Electronic Journal of Differential Equations,
Vol. 2012 (2012), No. 35, pp. 1-18.

Title: Existence of solutions for the p-Laplacian involving a Radon measure

Authors: Nedra Belhaj Rhouma (Univ. Tunis El Manar, Tunisia)
         Wahid Sayeb (Univ.
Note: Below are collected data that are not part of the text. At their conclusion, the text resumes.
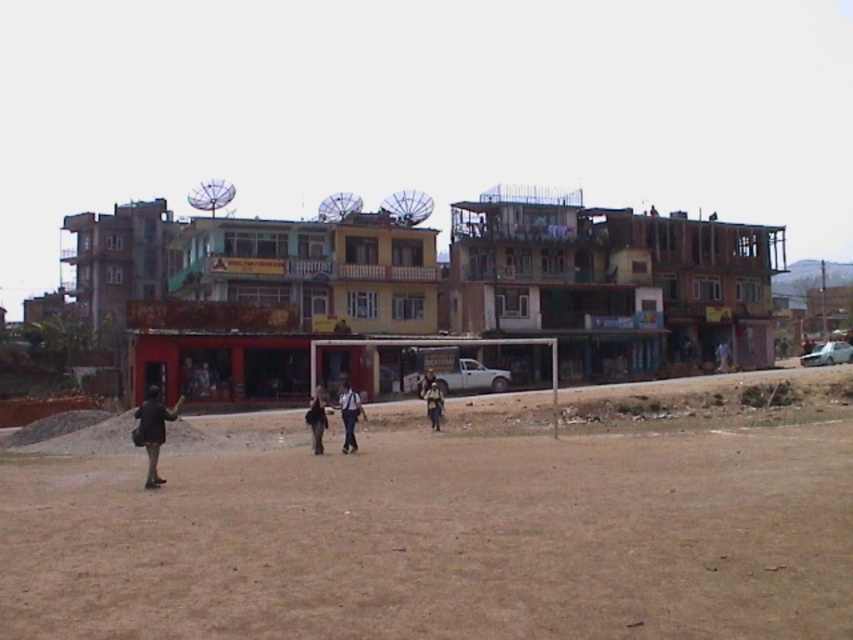 Question: Which object is closer to the camera taking this photo?

Choices:
 (A) dark brown leather jacket at center
 (B) light brown fabric backpack at center

Answer: (A)

Question: Is dark blue jeans at center wider than light brown fabric backpack at center?

Choices:
 (A) no
 (B) yes

Answer: (B)

Question: Does brown sandy dirt field at lower center appear on the left side of light brown fabric backpack at center?

Choices:
 (A) no
 (B) yes

Answer: (A)

Question: Which point appears farthest from the camera in this image?

Choices:
 (A) (173, 413)
 (B) (318, 400)

Answer: (B)

Question: Estimate the real-world distances between objects in this image. Which object is closer to the brown sandy dirt field at lower center?

Choices:
 (A) dark blue jeans at center
 (B) dark brown leather jacket at center
 (C) dark brown jacket at lower left
 (D) light brown fabric backpack at center

Answer: (A)

Question: Does dark brown jacket at lower left lie in front of dark brown leather jacket at center?

Choices:
 (A) yes
 (B) no

Answer: (A) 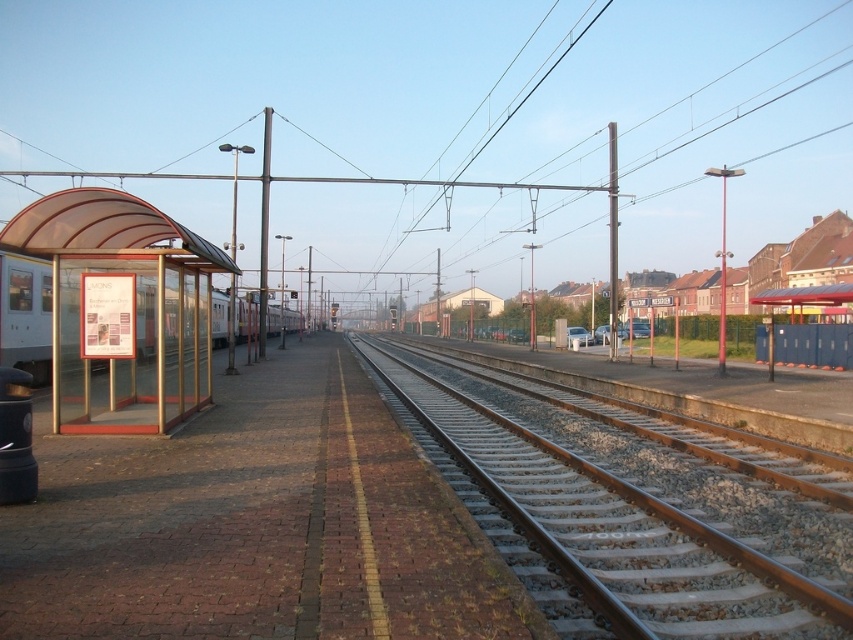 Question: From the image, what is the correct spatial relationship of metal/rustic track at center in relation to silver metallic train at left?

Choices:
 (A) right
 (B) left

Answer: (A)

Question: Estimate the real-world distances between objects in this image. Which object is closer to the transparent plastic bus stop at left?

Choices:
 (A) silver metallic train at left
 (B) metal/rustic track at center

Answer: (B)

Question: Does metal/rustic track at center appear over silver metallic train at left?

Choices:
 (A) yes
 (B) no

Answer: (B)

Question: Is metal/rustic track at center closer to the viewer compared to transparent plastic bus stop at left?

Choices:
 (A) yes
 (B) no

Answer: (A)

Question: Which point is farther to the camera?

Choices:
 (A) silver metallic train at left
 (B) metal/rustic track at center

Answer: (A)

Question: Which object is the farthest from the silver metallic train at left?

Choices:
 (A) transparent plastic bus stop at left
 (B) metal/rustic track at center

Answer: (B)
Tunis El Manar, Tunisia)
	 
Abstract:
 In this article we study the existence of solutions to eigenvalue problem
 $$\displaylines{
 -\hbox{div} (|\nabla u|^{p-2}\nabla u)-\lambda |u|^{p-2}u\mu=f \quad
 \hbox{in }\Omega,\cr
 u=0\quad\hbox{on }\partial\Omega
 }$$
 where $\Omega$ is a bounded domain in $\mathbb{R}^N$ and $\mu$ is a
 nonnegative Radon measure.

Submitted June 11, 2011. Published February 29, 2012.
Math Subject Classifications: 34B15, 34B18, 35A01, 35A02.
Key Words: Dirichlet problem; p-Laplacian; genus function;  eigenfunction;
           nonlinear eigenvalue problem; Palais-Smale condition;
           mountain-pass theorem; critical point.